High radiative efficiency is one of the reasons that the output power is so high.

“Radiative efficiency is greater than 50% for the first time for any single-mode quantum cascade laser,” Lehigh University research engineer Sushil Kumar told Electronics Weekly. And “this is the first report of a multi-watt power output for a single-mode terahertz terahertz semiconductor laser.”

The laser consists of many synchronised sub-lasers – each purple block in the artist’s impression is an individual sub-laser.

The cavity of each sub-laser is a flat slab-like 10µm-thick GaAs/AlGaAs block, with emission upwards in the diagram, through the 10µm thickness. To initiate lasing, energy is confined in the cavity by metallic top and bottom coatings.

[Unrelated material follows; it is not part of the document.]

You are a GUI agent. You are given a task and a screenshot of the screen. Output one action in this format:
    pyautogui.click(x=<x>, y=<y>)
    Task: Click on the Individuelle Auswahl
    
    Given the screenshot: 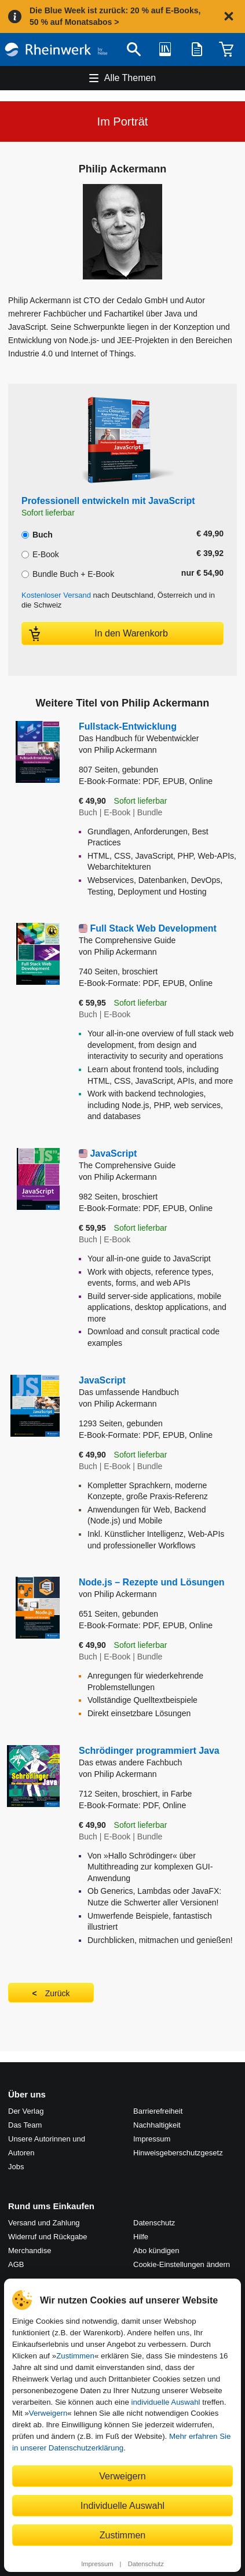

Left alone, such lasers have ill-defined emission characteristics, according to the university, and various ways have been tried to phase-lock many to form a single-mode narrow high-quality beam.

And the Lehigh team has invented just such a scheme, which is described in Optica paper ‘Phase-locked terahertz plasmonic laser array with 2W output power in a single spectral mode’.

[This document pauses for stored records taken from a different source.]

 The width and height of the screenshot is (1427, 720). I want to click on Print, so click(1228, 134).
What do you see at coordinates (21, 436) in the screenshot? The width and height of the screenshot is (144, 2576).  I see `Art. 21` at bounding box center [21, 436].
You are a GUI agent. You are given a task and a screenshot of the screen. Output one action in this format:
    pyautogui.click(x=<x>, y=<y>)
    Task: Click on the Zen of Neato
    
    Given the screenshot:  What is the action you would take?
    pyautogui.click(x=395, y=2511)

“Our paper describes a phase-locking scheme for plasmonic lasers that is distinctly different from prior research on phase-locked lasers in the vast literature on semiconductor lasers,” said Lehigh researcher Yuan Jin. “The demonstrated method makes use of travelling surface waves of electromagnetic radiation as a tool for phase-locking of plasmonic optical cavities. The efficacy of the method is demonstrated by achieving record-high output power for terahertz lasers that has been increased by an order of magnitude compared to prior work.”

The coupling mechanism is not between cavities, but in the surrounding medium, on top of the cavity metal confinement layers, through ‘single-sided surface-plasmon-polariton’ waves.

This description and the diagram above are simplifications. For complete details, the full clearly-written paper is available free.

Lehigh University is in Pennsylvania. Kumar and Jin worked with John Reno of the US Sandia National Laboratories.